Well, If it were just the mayonnaise, it would be easy. I’m sure you already know all this, but for future visitors to this question: mayonnaise, like hollandaise and bearnaise, is an oil-in-water emulsion, with microscopic droplets of oil suspended in the water phase, with lecithin from the egg yolks stabilizing the mixture. The higher the oil to water ratio, the thicker the mayonnaise. A split mayonnaise occurs when the ratio gets too high and the droplets of oil break out of the mixture and merge together. To rescue a split mayo, you simply start a new mayonnaise with an egg yolk and a bit of water, and then slowly blend the split mayonnaise into it, re-establishing the emulsion.
Now, usually when people are rescuing mayonnaise, it has just recently split and is not particularly separated; as a result the oil and water end up getting mixed into the new mayonnaise at about the same rate. If one were to accidentally add all the oil first, the ratio of oil to water could become too high, resulting in the mayonnaise breaking again. In contrast, adding all the water first would be fine.
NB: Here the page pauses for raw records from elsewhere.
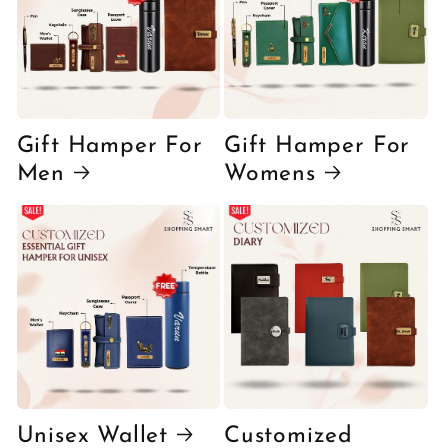
Gift Hamper For
Gift Hamper For
Men
Womens
Unisex Wallet
Customized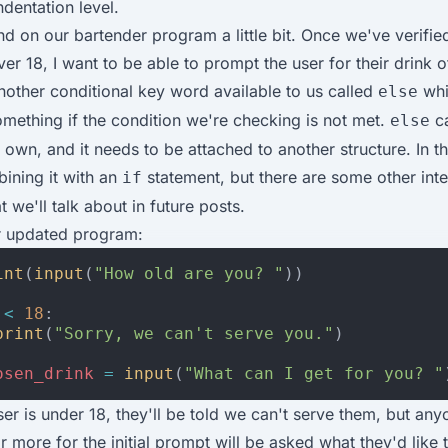
dentation level.
nd on our bartender program a little bit. Once we've verifie
over 18, I want to be able to prompt the user for their drink 
other conditional key word available to us called
whi
else
omething if the condition we're checking is not met.
ca
else
 own, and it needs to be attached to another structure. In th
ining it with an
statement, but there are some other inte
if
t we'll talk about in future posts.
r updated program:
int
(
input
(
"How old are you? "
))
<
18
:
print
(
"Sorry, we can't serve you."
)
osen_drink
=
input
(
"What can I get for you? "
ser is under 18, they'll be told we can't serve them, but an
r more for the initial prompt will be asked what they'd like t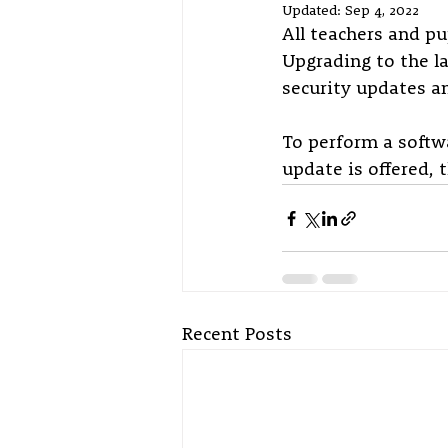
Updated:
Sep 4, 2022
All teachers and pu
Upgrading to the la
security updates an
To perform a softwa
update is offered, 
Recent Posts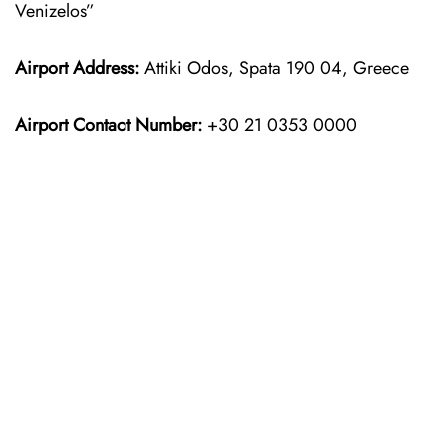
Venizelos”
Airport Address:
Attiki Odos, Spata 190 04, Greece
Airport Contact Number:
+30 21 0353 0000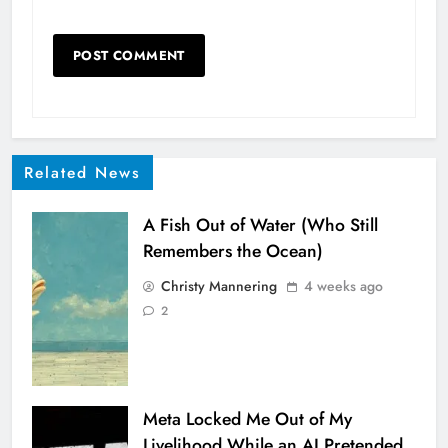
Related News
A Fish Out of Water (Who Still
Remembers the Ocean)
Christy Mannering
4 weeks ago
2
Meta Locked Me Out of My
Livelihood While an AI Pretended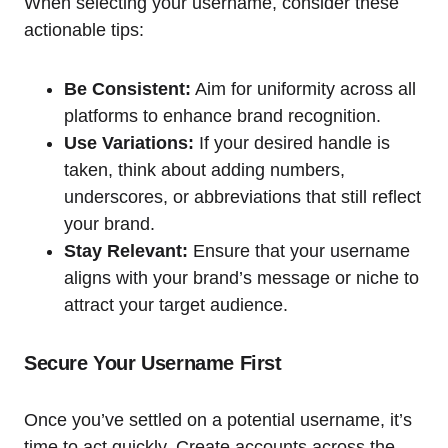
When selecting your username, consider these
actionable tips:
Be Consistent:
Aim for uniformity across all
platforms to enhance brand recognition.
Use Variations:
If your desired handle is
taken, think about adding numbers,
underscores, or abbreviations that still reflect
your brand.
Stay Relevant:
Ensure that your username
aligns with your brand’s message or niche to
attract your target audience.
Secure Your Username First
Once you’ve settled on a potential username, it’s
time to act quickly. Create accounts across the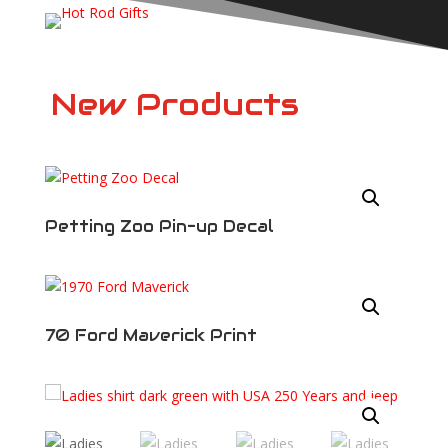
New Products
Draw My Ride
Are you looking for a custom illustration of
your own vehicle? Perhaps you would like to
have an illustration created as a gift. Maybe
Petting Zoo Pin-up Decal
you have a project and you want an idea of
what it will look like when it’s done. Visit
the
Draw My Ride
page for more
information.
70 Ford Maverick Print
So if you were to separate out as much of the oil as possible, beat an egg yolk and a bit of water, slowly beat in the watery post, then slowly beat in the oily part, I think you’d end up with a stable mixture. The open questions would be, would the whitefish and other solid ingredients interfere with the re-emulsification? And does the texture of the spread rely on an oil-to-water ratio which is not achievable without industrial emulsification equipment? So I’m not sure whether it is possible to rescue your spread, but that’s how I’d try to do it.